# Oku no Kata



## Makalakumu (Oct 31, 2010)

Does anyone else practice this list?  What do you think about it?  Any tips?

I know the first five techniques on the list and I'm liking it so far.  The techniques are very practical and particularly dangerous if uke doesn't know how to fall.  Some of the techniques farther up on the list remind me of big time wrestling, though.

Thoughts?


----------



## Chris Parker (Nov 2, 2010)

Hi,

Out of interest, the Oku no Kata from where? I know of a number of Koryu systems that use that term for sections of their syllabus', or at least a version of it (Okuden no Kata), which system is this list you refer to from? Danzan Ryu?


----------



## Makalakumu (Nov 2, 2010)

Chris Parker said:


> Hi,
> 
> Out of interest, the Oku no Kata from where? I know of a number of Koryu systems that use that term for sections of their syllabus', or at least a version of it (Okuden no Kata), which system is this list you refer to from? Danzan Ryu?
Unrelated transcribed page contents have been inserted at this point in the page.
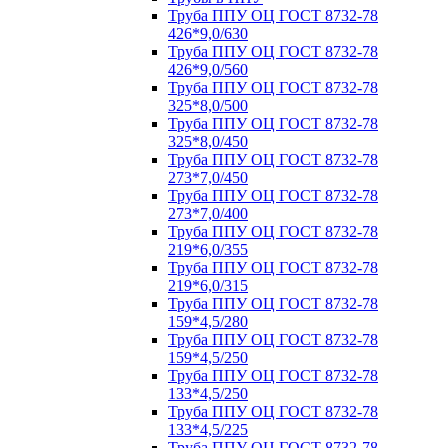
Труба ППУ ОЦ ГОСТ 8732-78
426*9,0/630
Труба ППУ ОЦ ГОСТ 8732-78
426*9,0/560
Труба ППУ ОЦ ГОСТ 8732-78
325*8,0/500
Труба ППУ ОЦ ГОСТ 8732-78
325*8,0/450
Труба ППУ ОЦ ГОСТ 8732-78
273*7,0/450
Труба ППУ ОЦ ГОСТ 8732-78
273*7,0/400
Труба ППУ ОЦ ГОСТ 8732-78
219*6,0/355
Труба ППУ ОЦ ГОСТ 8732-78
219*6,0/315
Труба ППУ ОЦ ГОСТ 8732-78
159*4,5/280
Труба ППУ ОЦ ГОСТ 8732-78
159*4,5/250
Труба ППУ ОЦ ГОСТ 8732-78
133*4,5/250
Труба ППУ ОЦ ГОСТ 8732-78
133*4,5/225
Труба ППУ ОЦ ГОСТ 8732-78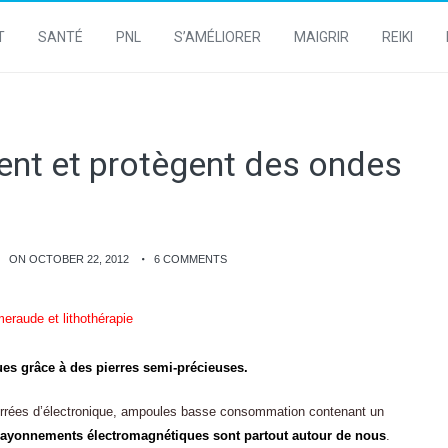
T
SANTÉ
PNL
S’AMÉLIORER
MAIGRIR
REIKI
sent et protègent des ondes
ON OCTOBER 22, 2012
6 COMMENTS
es grâce à des pierres semi-précieuses.
ourrées d’électronique, ampoules basse consommation contenant un
rayonnements électromagnétiques sont partout autour de nous
.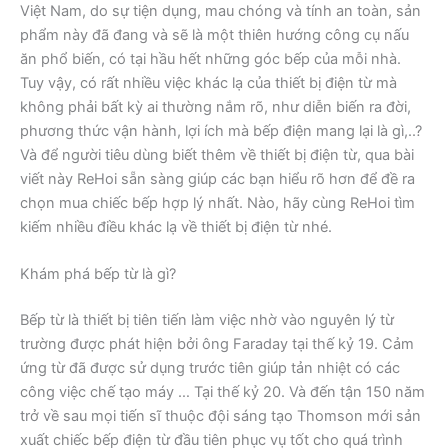
Việt Nam, do sự tiện dụng, mau chóng và tính an toàn, sản
phẩm này đã đang và sẽ là một thiên hướng công cụ nấu
ăn phổ biến, có tại hầu hết những góc bếp của mỗi nhà.
Tuy vậy, có rất nhiều việc khác lạ của thiết bị điện từ mà
không phải bất kỳ ai thường nắm rõ, như diễn biến ra đời,
phương thức vận hành, lợi ích mà bếp điện mang lại là gì,..?
Và để người tiêu dùng biết thêm về thiết bị điện từ, qua bài
viết này ReHoi sẵn sàng giúp các bạn hiểu rõ hơn để đề ra
chọn mua chiếc bếp hợp lý nhất. Nào, hãy cùng ReHoi tìm
kiếm nhiều điều khác lạ về thiết bị điện từ nhé.
Khám phá bếp từ là gì?
Bếp từ là thiết bị tiên tiến làm việc nhờ vào nguyên lý từ
trường được phát hiện bởi ông Faraday tại thế kỷ 19. Cảm
ứng từ đã được sử dụng trước tiên giúp tản nhiệt có các
công việc chế tạo máy … Tại thế kỷ 20. Và đến tận 150 năm
trở về sau mọi tiến sĩ thuộc đội sáng tạo Thomson mới sản
xuất chiếc bếp điện từ đầu tiên phục vụ tốt cho quá trình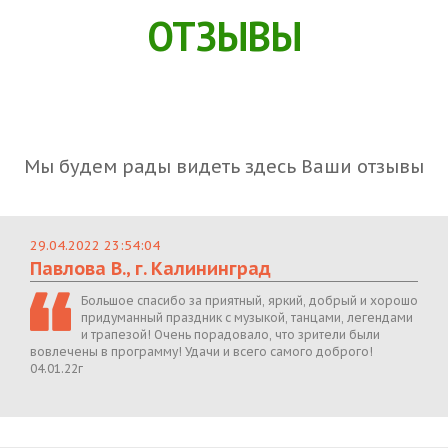
ОТЗЫВЫ
Мы будем рады видеть здесь Ваши отзывы
29.04.2022 23:54:04
Павлова В., г. Калининград
Большое спасибо за приятный, яркий, добрый и хорошо
придуманный праздник с музыкой, танцами, легендами
и трапезой! Очень порадовало, что зрители были
вовлечены в программу! Удачи и всего самого доброго!
04.01.22г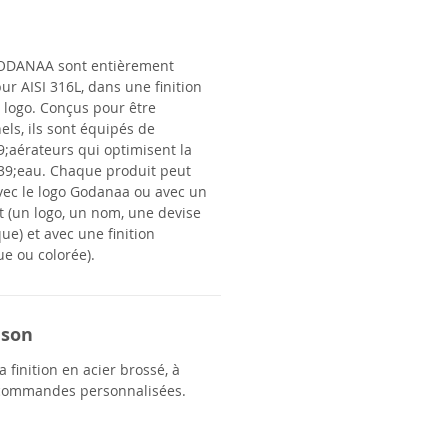
ODANAA
sont entièrement
ur AISI 316L, dans une finition
 logo. Conçus pour être
els, ils sont équipés de
;aérateurs qui optimisent la
9;eau. Chaque produit peut
vec le logo Godanaa ou avec un
t (un logo, un nom, une devise
ue) et avec une finition
ue ou colorée).
ison
 finition en acier brossé, à
 commandes personnalisées.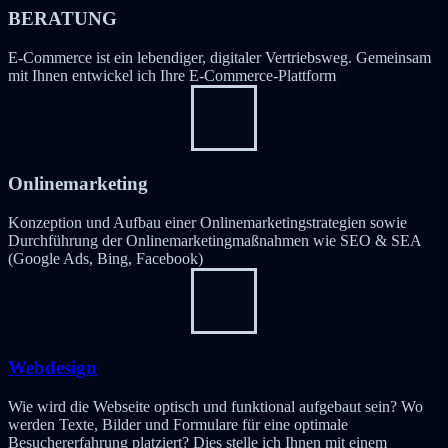
BERATUNG
E-Commerce ist ein lebendiger, digitaler Vertriebsweg. Gemeinsam
mit Ihnen entwickel ich Ihre E-Commerce-Plattform
Onlinemarketing
Konzeption und Aufbau einer Onlinemarketingstrategien sowie
Durchführung der Onlinemarketingmaßnahmen wie SEO & SEA
(Google Ads, Bing, Facebook)
Webdesign
Wie wird die Webseite optisch und funktional aufgebaut sein? Wo
werden Texte, Bilder und Formulare für eine optimale
Besuchererfahrung platziert? Dies stelle ich Ihnen mit einem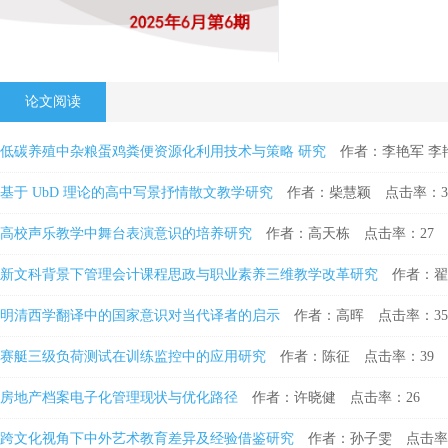
论文阅读
低碳养殖中杂粮蛋鸡粪便资源化利用技术与策略 研究
作者：李艳军 李
基于 UbD 理论的高中写景抒情散文教学研究
作者：柴慧颖
点击率：3
高校声乐教学中舞台表演意识的培养研究
作者：高天栋
点击率：27
新文科背景下管理会计课程思政与职业素养三维教学改革研究
作者：翟
明清西学翻译中的国家意识对当代译者的启示
作者：高晖
点击率：35
赛艇三级负荷测试在训练监控中的应用研究
作者：陈征
点击率：39
房地产档案电子化管理现状与优化路径
作者：许晓健
点击率：26
跨文化视角下中外艺术教育差异及经验借鉴研究
作者：孙子雯
点击率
Danzan Ryu.  And, I am curious as to what other systems practice under the same name, that's why I didn't specify at first.


----------



## Chris Parker (Nov 2, 2010)

The more common form is Okuden (Oku = inner, secret, Den = transmission), and that is incredibly common in a lot of old systems, if not in the structure of the teachings, then at least in the licences earned.

But for some examples, within Ninjutsu-related schools, Koto Ryu has Okuden no Kata, there is Okuden no Kata in Kukishinden Ryu Hanbojutsu, Shinden Fudo Ryu uses the term in the Jutaijutsu/Taijutsu, there is the Oku no Kurai in Asayama Ichiden Ryu, Oku no Waza in Hontai Yoshin Ryu Iai, Oku Iai in Muso Shinden Ryu and Muso Jikiden Eishin Ryu, and so on. So it's a relatively common term, with variations depending on Ryu really. Add to that any system that may use it that others would be unaware of, and without context I wasn't sure what you were asking to begin with. Thanks for the clarification.


----------